Supreme Court gives judges more power to block federal regulations


In a major victory for businesses, the Supreme Court on Friday gave judges more power to block new regulations if they are not explicitly authorized by federal law.

The court's conservative majority struck down a 40-year rule that said judges should defer to agencies and their regulations if the law is unclear.

The vote was 6 to 3, with liberal judges dissenting.

The decision signals a shift in power in Washington away from agencies and toward the companies and industries they regulate, and will give corporate lawyers a stronger position in challenging new regulations.

At the same time, it is a blow to environmentalists, consumer advocates, unions and healthcare regulators. Along with the Biden administration, they argued that judges should defer to agency officials who are experts in their fields and have a duty to enforce the law.

This deference rule, known as the Chevron doctrine, had taken on extraordinary importance in recent decades because Congress has been divided and unable to pass new laws on pressing issues such as climate change, online commerce, hospitals and nursing care, and working conditions.

Instead, new administrations, and particularly Democratic ones, sought to introduce change by adopting new regulations based on old laws. For example, climate change regulations proposed by the Obama and Biden administrations were based on provisions of the 1970 Clean Air Act.

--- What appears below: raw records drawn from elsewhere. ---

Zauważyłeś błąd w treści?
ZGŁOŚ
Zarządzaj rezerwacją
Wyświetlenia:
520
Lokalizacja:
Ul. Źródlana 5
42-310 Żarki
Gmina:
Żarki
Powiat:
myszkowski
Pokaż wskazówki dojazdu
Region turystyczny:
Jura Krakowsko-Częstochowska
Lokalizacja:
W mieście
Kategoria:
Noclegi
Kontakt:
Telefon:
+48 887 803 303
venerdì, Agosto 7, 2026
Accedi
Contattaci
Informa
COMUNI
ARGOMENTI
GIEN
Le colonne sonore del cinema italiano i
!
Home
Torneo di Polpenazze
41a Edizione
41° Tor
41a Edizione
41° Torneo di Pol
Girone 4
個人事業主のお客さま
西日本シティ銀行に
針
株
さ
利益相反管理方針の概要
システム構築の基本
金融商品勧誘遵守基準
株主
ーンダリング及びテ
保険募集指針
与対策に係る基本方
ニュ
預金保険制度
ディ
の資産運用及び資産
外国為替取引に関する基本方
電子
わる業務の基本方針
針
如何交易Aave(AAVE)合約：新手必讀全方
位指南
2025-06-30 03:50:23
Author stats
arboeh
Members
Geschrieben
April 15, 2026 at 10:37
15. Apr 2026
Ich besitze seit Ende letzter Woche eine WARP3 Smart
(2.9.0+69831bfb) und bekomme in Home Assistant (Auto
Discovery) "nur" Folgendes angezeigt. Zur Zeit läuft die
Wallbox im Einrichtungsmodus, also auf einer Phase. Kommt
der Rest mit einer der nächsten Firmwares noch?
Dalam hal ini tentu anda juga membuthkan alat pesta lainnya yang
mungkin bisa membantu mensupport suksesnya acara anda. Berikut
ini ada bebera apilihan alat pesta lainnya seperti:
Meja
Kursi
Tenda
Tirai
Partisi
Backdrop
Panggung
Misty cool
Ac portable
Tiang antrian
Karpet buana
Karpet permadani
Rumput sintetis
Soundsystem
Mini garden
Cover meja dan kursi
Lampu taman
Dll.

But that strategy depended on judges being willing to defer to the agencies and reject challenges from companies and others who argued that the regulations went beyond the law.

The court-appointed Republicans came to the case skeptical of the Chevron doctrine. They were concerned about the “administrative state” and argued that unelected federal officials should not be granted powers typically reserved for legislators.

“Chevron is dismissed,” Chief Justice John G. Roberts Jr. wrote Friday for the majority. “Courts must exercise their independent judgment in deciding whether an agency has acted within its statutory authority.” Judges “may not defer to an agency’s interpretation of the law simply because a statute is ambiguous,” he added.

In her opinion, Justice Elena Kagan said the Chevron rule was crucial “to supporting regulatory efforts of all kinds, to name a few, to keep air and water clean, food and drugs safe, and financial markets honest. And the standard is correct,” she said. She now “falls victim of a blatant assertion by the judicial authority. “The majority disdains moderation and clings to power.” Justices Sonia Sotomayor and Ketanji Brown Jackson agreed.

Senate Majority Leader Charles E. Schumer (D-N.Y.) expressed outrage. “By overturning Chevron, the Trump MAGA Supreme Court has once again sided with powerful special interests and giant corporations against the middle class and American families. Their headlong rush to overturn 40 years of precedent and impose their own radical views is appalling.”

Experts said the impact of the ruling may not be clear for some time.

Washington attorney Varu Chilakamarri said the ruling means “the industry’s interpretation of the law will be considered as valid as the agency’s. It will be some time before we see the effects of this decision in the legislative process, but going forward, the agency’s action will be under even greater scrutiny and there will likely be more opportunities for the regulated community to challenge the agency’s rules and decisions.”

In decades past, the Chevron doctrine was supported by prominent conservatives, including the late Justice Antonin Scalia. In the 1980s, he believed that it was better to entrust decisions about regulations to agency officials working for the president rather than to unelected judges. He was also reflecting an era when Republicans, from Richard Nixon and Gerald Ford to Ronald Reagan and George H.W. Bush, controlled the White House.

But since the 1990s, when Democrat Bill Clinton was president, conservatives have increasingly complained that judges were approving new federal regulations.

Corporate lawyers looked for a compelling case to challenge the Chevron doctrine and found it in the plight of four family fishing boats in New Jersey.

Their case began with a 1976 law that seeks to conserve fish populations. A regulation adopted by the National Marine Fisheries Service in 2020 would have required some herring boats to not only carry a federal monitor on board, but also pay the monitor's salary. Doing so was predicted to cost more than $700 a day, or about 20% of what fishing boats earned on average.

The regulation had not gone into effect but was upheld by a federal judge and appellate judges in the D.C. Circuit Court, who deferred to the agency's interpretation of the law.